### Exercise prompt
Look through the material below and give the number of lines where the string "Tulpen" occurs, with nothing added.

### Source information
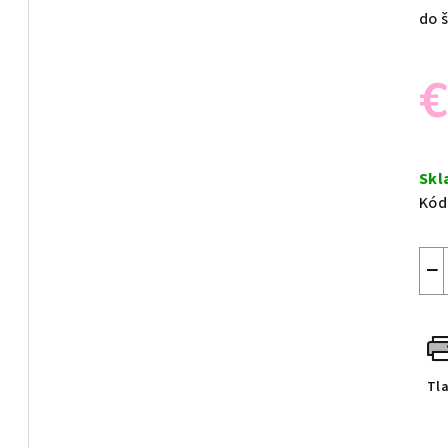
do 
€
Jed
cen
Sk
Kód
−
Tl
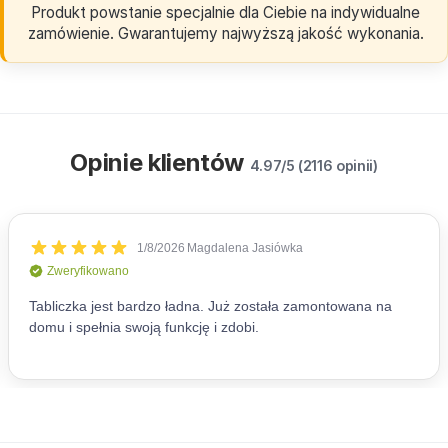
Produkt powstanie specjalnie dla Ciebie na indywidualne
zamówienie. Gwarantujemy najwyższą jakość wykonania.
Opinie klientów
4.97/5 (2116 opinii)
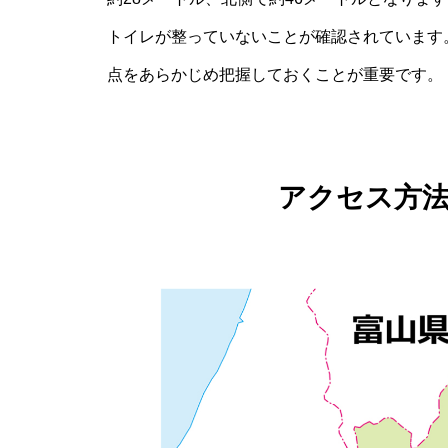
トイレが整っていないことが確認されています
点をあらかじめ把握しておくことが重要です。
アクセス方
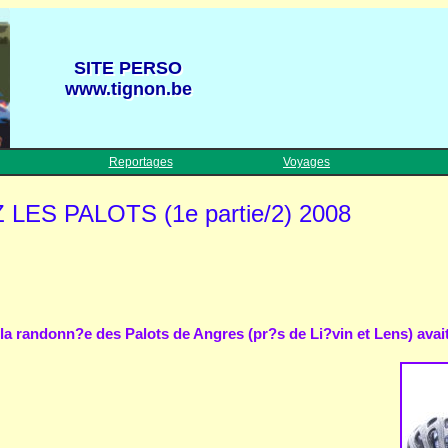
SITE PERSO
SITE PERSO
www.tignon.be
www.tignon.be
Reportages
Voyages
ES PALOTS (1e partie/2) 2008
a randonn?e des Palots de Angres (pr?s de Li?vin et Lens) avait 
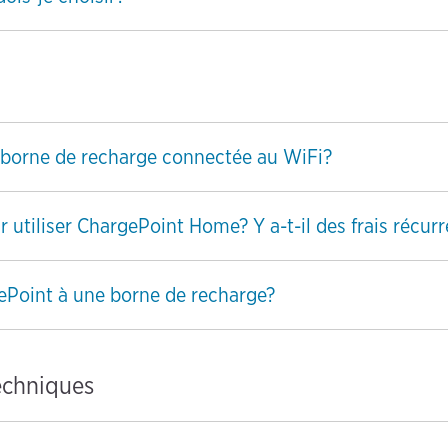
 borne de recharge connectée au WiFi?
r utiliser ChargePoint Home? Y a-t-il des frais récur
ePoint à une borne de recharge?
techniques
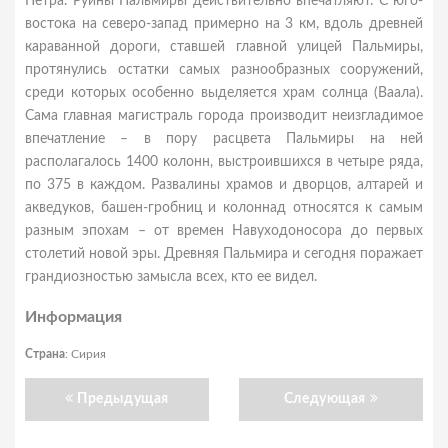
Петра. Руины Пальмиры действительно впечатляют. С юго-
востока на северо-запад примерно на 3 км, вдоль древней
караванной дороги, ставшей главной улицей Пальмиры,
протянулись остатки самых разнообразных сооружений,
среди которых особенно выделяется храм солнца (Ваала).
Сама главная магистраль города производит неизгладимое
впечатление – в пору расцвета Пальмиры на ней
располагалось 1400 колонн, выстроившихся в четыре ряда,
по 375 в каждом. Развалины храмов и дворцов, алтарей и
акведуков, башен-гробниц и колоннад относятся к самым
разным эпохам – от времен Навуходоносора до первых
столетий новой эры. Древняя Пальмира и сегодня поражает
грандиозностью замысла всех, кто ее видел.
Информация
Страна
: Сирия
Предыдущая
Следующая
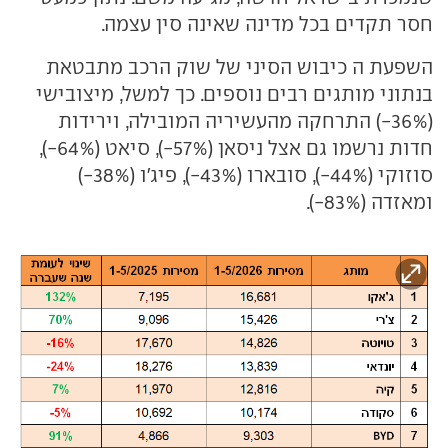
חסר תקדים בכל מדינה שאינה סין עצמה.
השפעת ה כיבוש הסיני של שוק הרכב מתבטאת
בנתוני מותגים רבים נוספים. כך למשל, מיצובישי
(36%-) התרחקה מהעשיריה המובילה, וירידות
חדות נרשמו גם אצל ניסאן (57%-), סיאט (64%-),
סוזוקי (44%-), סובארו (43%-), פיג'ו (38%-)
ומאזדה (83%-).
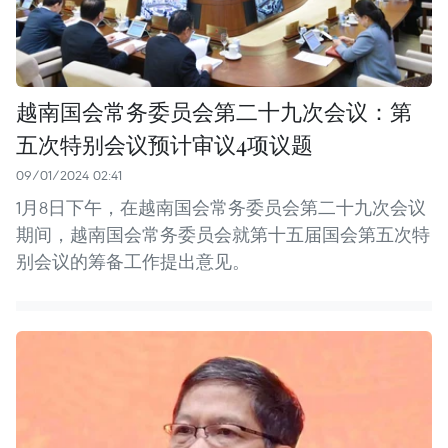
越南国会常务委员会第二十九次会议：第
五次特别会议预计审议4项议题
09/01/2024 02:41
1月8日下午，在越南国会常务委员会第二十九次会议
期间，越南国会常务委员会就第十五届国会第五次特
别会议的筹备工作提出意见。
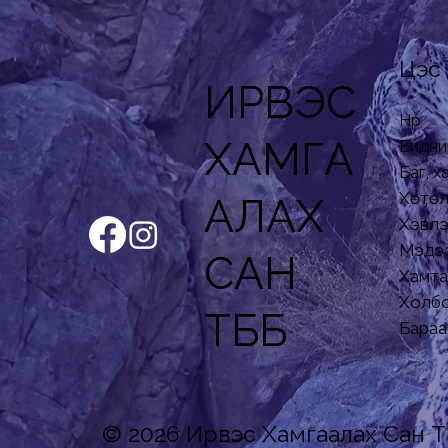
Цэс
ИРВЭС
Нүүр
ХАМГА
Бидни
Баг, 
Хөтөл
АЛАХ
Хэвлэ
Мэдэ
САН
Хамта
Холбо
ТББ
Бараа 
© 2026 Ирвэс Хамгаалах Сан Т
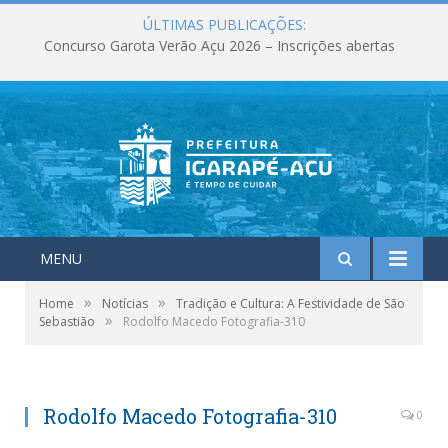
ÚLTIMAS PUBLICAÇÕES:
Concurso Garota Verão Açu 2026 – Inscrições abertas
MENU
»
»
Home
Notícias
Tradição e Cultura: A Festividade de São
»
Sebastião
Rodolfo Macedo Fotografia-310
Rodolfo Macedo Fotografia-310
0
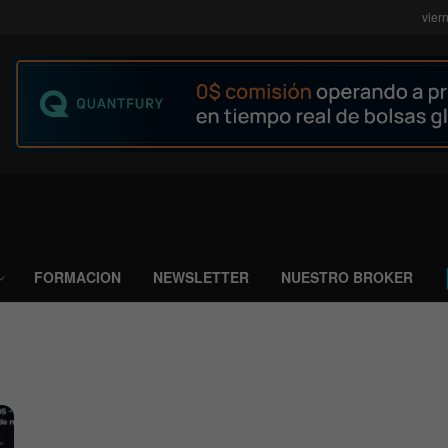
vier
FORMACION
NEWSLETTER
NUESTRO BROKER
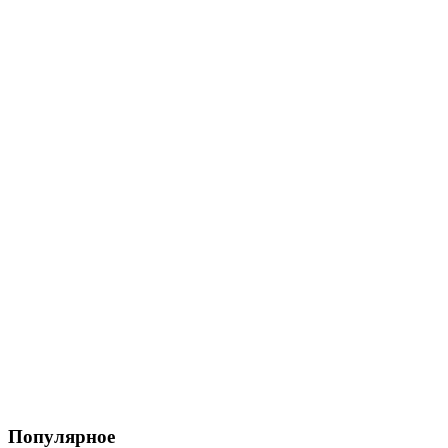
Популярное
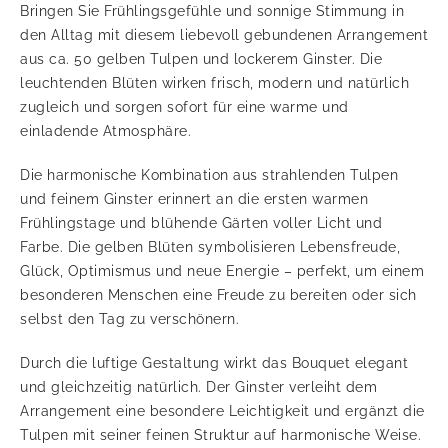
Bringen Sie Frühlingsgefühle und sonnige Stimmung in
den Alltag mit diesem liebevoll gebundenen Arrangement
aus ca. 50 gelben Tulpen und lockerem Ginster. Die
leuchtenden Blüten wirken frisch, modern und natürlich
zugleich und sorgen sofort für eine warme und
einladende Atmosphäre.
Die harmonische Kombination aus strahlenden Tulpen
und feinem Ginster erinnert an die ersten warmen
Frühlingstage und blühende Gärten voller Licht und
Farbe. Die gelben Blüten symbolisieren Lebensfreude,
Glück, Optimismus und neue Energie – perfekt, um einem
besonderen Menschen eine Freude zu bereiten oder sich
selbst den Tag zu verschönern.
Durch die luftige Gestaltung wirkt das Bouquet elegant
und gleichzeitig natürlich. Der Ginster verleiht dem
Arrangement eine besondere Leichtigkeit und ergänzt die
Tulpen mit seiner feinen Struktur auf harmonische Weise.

---

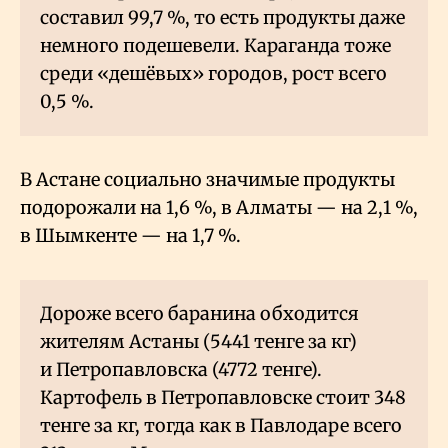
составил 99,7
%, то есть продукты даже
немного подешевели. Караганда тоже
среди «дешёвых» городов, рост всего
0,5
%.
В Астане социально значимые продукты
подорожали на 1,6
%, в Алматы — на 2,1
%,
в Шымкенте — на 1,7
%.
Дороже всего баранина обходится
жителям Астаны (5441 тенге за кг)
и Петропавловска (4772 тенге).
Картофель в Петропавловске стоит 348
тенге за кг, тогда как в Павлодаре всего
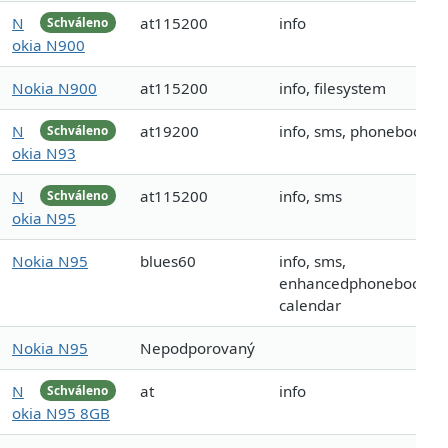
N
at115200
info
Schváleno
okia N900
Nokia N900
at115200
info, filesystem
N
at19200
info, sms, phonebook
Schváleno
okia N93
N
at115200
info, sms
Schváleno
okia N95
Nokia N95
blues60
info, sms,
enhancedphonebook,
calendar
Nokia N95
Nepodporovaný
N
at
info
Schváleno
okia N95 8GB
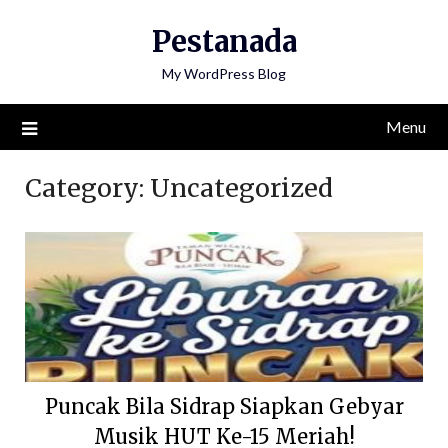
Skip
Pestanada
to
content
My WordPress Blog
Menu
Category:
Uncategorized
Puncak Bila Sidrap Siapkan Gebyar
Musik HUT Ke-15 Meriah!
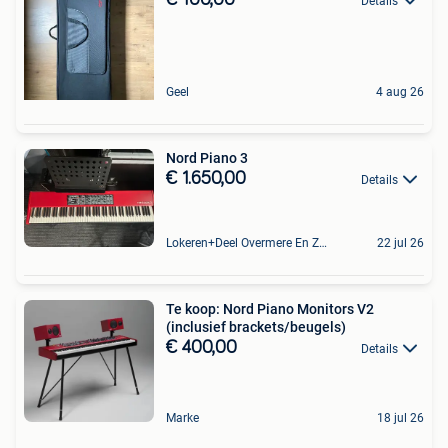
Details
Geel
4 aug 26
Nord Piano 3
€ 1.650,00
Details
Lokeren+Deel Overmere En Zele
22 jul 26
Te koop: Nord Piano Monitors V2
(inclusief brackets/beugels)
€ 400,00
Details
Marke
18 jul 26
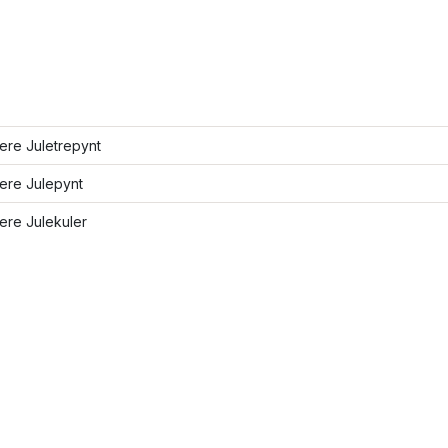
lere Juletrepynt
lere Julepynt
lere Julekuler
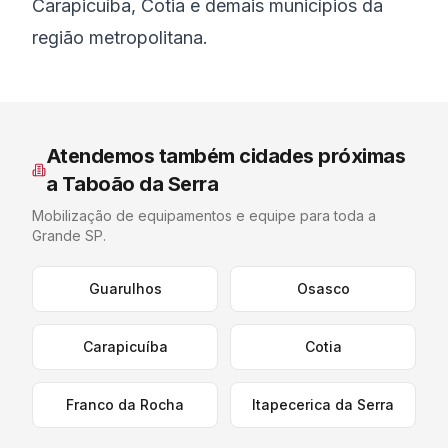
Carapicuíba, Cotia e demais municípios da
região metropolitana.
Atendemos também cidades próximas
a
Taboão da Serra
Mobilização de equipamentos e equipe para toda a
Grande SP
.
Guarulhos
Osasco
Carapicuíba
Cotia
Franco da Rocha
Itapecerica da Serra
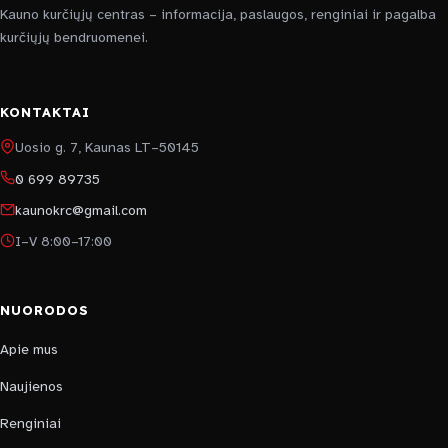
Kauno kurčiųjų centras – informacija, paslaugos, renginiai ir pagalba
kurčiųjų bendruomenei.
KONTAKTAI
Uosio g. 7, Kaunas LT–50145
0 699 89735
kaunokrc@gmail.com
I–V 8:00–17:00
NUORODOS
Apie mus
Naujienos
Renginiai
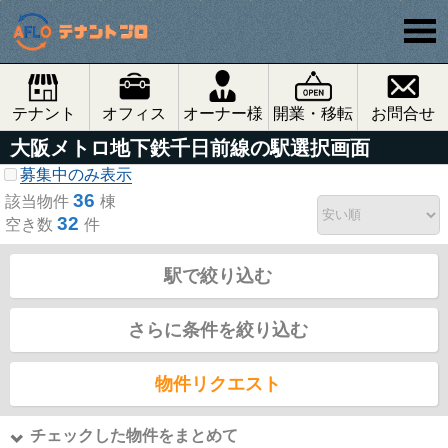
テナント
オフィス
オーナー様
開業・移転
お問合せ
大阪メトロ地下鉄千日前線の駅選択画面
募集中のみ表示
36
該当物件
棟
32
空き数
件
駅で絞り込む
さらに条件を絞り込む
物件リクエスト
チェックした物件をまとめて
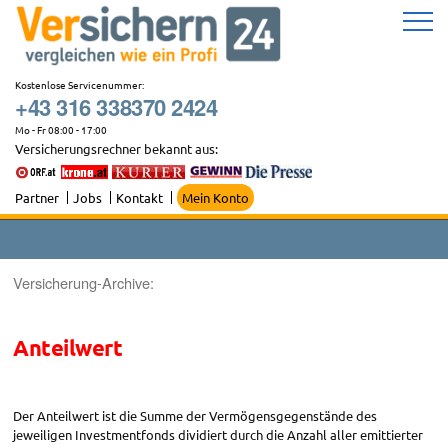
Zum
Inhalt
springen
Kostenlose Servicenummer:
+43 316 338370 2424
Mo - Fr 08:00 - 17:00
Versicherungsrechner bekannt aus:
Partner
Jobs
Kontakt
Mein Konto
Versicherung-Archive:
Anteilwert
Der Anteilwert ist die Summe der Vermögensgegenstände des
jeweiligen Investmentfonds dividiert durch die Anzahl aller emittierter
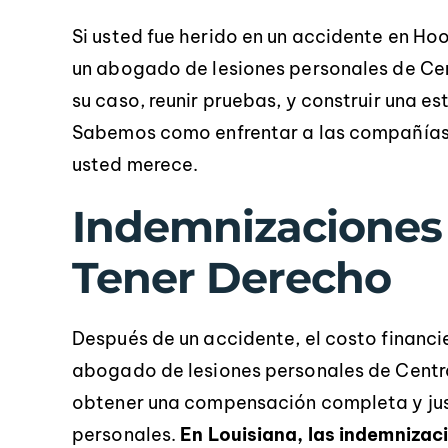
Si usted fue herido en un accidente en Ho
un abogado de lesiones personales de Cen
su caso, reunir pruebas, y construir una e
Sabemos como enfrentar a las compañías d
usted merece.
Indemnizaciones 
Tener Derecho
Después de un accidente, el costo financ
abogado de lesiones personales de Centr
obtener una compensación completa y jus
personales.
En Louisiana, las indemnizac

### Solved problem
3